Durante séculos também, o corpo foi entendido como o lugar do sofrimento, precariedade terrena, imperfeição e infelicidade; o espírito, a possibilidade de elevação da miséria, do culto ao que há de mais divino em nós. Era a maneira de ultrapassar os limites da morte e do cultivo de uma eternidade, não necessariamente aquela do reino divino, mas, sobretudo, daquela que restaria, por meio da história, entre os homens.

Nos dias que são os nossos o conhecimento não goza mais do mesmo status. Adão e Eva seriam figuras altamente improváveis; quem trocaria o paraíso pelo conhecimento? Ou ainda, quem acredita que o acesso ao paraíso depende do processo conhecimento? Muito mais provavelmente, em sintonia com as coordenadas da contemporaneidade, ouve-se, sobre o acesso ao paraíso, que ele depende do produto diploma.

Mesmo a convicção no poder das Luzes e do esclarecimento perdeu fôlego e a promessa sustentada tacitamente de que o conhecimento científico viria oferecer um conforto equivalente ao que a palavra divina tinha podido oferecer por séculos, visivelmente não se sustentou, como mostram, entre outras coisas, a recrudescência do empuxo à religião e o receio sempre à espreita de que com os próprios objetos criados pela ciência venhamos a dar fim na humanidade.
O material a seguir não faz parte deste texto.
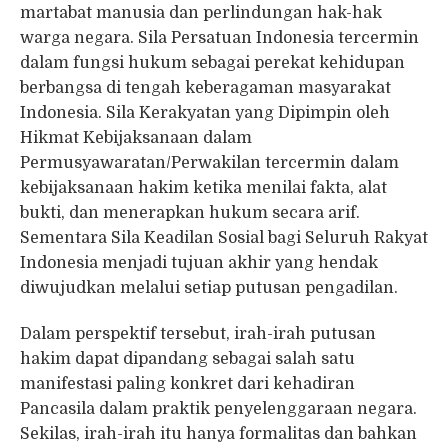
martabat manusia dan perlindungan hak-hak
warga negara. Sila Persatuan Indonesia tercermin
dalam fungsi hukum sebagai perekat kehidupan
berbangsa di tengah keberagaman masyarakat
Indonesia. Sila Kerakyatan yang Dipimpin oleh
Hikmat Kebijaksanaan dalam
Permusyawaratan/Perwakilan tercermin dalam
kebijaksanaan hakim ketika menilai fakta, alat
bukti, dan menerapkan hukum secara arif.
Sementara Sila Keadilan Sosial bagi Seluruh Rakyat
Indonesia menjadi tujuan akhir yang hendak
diwujudkan melalui setiap putusan pengadilan.
Dalam perspektif tersebut, irah-irah putusan
hakim dapat dipandang sebagai salah satu
manifestasi paling konkret dari kehadiran
Pancasila dalam praktik penyelenggaraan negara.
Sekilas, irah-irah itu hanya formalitas dan bahkan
A própria ciência perdeu o atrativo enquanto saber emancipatório para tornar-se, sobretudo, um meio de concretizar objetos para o consumo. Ela que já tinha sido atraente por suas descobertas revolucionárias, por sua capacidade de girar o mundo, reflete mais, hoje em dia, a imagem de um saber do tipo "super interessante". Dela não se espera mais a revolução, mas o conforto.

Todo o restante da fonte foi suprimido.